Not unreasonable at all! Of course this does not include the cost of
bandwidth that the NYT needed to upload/download their data.

I've known about the MapReduce and Hadoop for quite a while now, but this is
the first use outside of Google (MapReduce) and Yahoo (Hadoop) and combined
with Amazon services that I've such a real problem solved so smoothly and
also wasn't web indexing or toy examples.

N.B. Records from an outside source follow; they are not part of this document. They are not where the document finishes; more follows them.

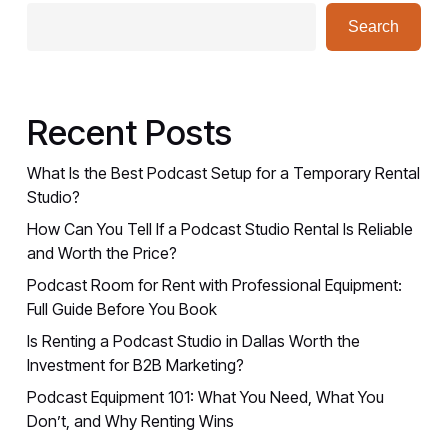
Search
Recent Posts
What Is the Best Podcast Setup for a Temporary Rental
Studio?
How Can You Tell If a Podcast Studio Rental Is Reliable
and Worth the Price?
Podcast Room for Rent with Professional Equipment:
Full Guide Before You Book
Is Renting a Podcast Studio in Dallas Worth the
Investment for B2B Marketing?
Podcast Equipment 101: What You Need, What You
Don’t, and Why Renting Wins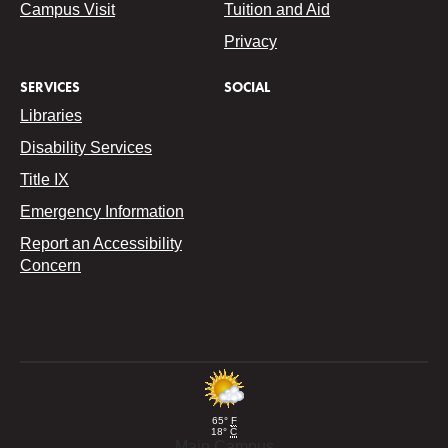
Campus Visit
Tuition and Aid
Privacy
SERVICES
SOCIAL
Libraries
Disability Services
Title IX
Emergency Information
Report an Accessibility
Concern
65°
F
18°
C
Main Campus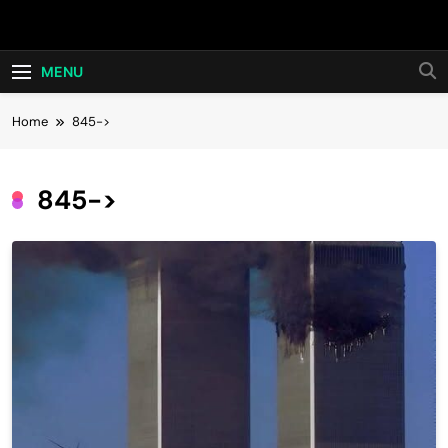
Skip
Hot24h
to
content
MENU
Home
845->
845->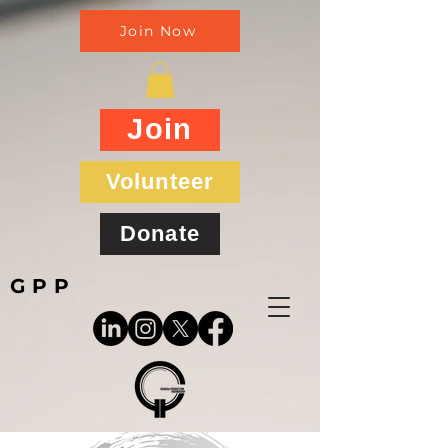
Join Now
Join
Volunteer
Donate
GPP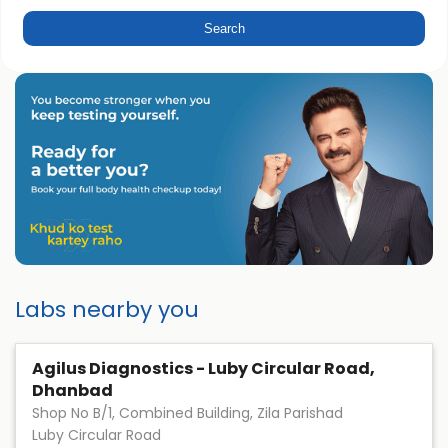
Labs nearby you
Agilus Diagnostics - Luby Circular Road,
Dhanbad
Shop No B/1, Combined Building, Zila Parishad
Luby Circular Road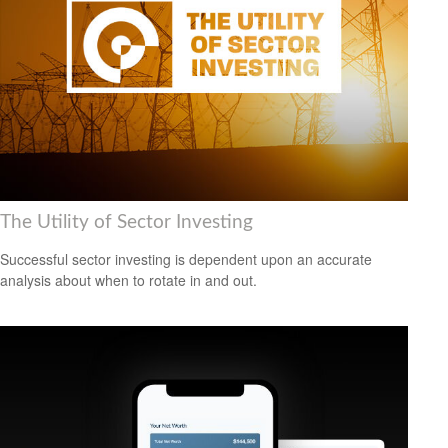
The Utility of Sector Investing
Successful sector investing is dependent upon an accurate
analysis about when to rotate in and out.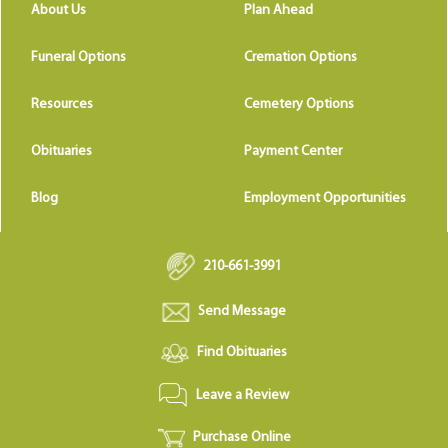
About Us
Plan Ahead
Funeral Options
Cremation Options
Resources
Cemetery Options
Obituaries
Payment Center
Blog
Employment Opportunities
210-661-3991
Send Message
Find Obituaries
Leave a Review
Purchase Online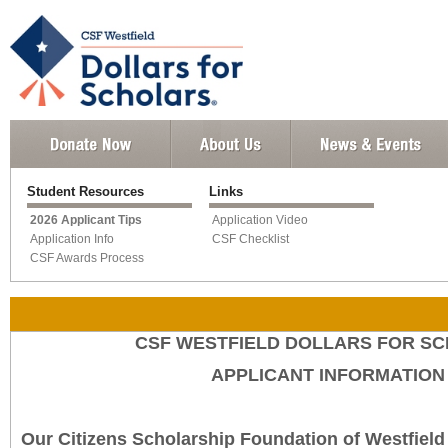
Student Resources
Links
2026 Applicant Tips
Application Video
Application Info
CSF Checklist
CSF Awards Process
CSF WESTFIELD DOLLARS FOR S
APPLICANT INFORMATION
Our Citizens Scholarship Foundation of Westfield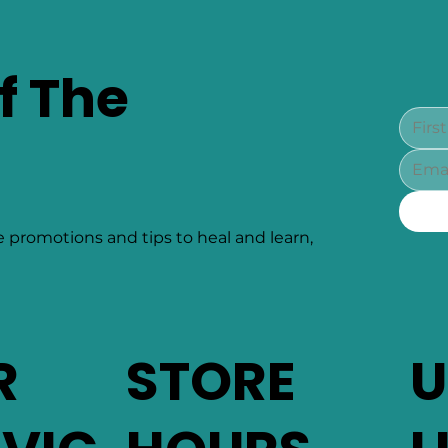
f The
e promotions and tips to heal and learn,
R
STORE
U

As much of my work in information retrieval and knowledge discovery involves
a great deal of space and even more CPU, I am looking forward to
experimenting with this sort of environment (Hadoop, local or in a service
cloud) for some of the more extreme experiments I am working on. And by
using Hadoop locally, if the problem gets to big for our local resources, we
can always buy capacity like the NYT example with a minimum of effort!

This is also something that various commercial organizations (and even
individuals?) with specific high CPU / high storage / high bandwidth (oh,
transfers between S3 and EC2 are free) compute needs should be considering
this solution. Of course security and privacy concerns apply."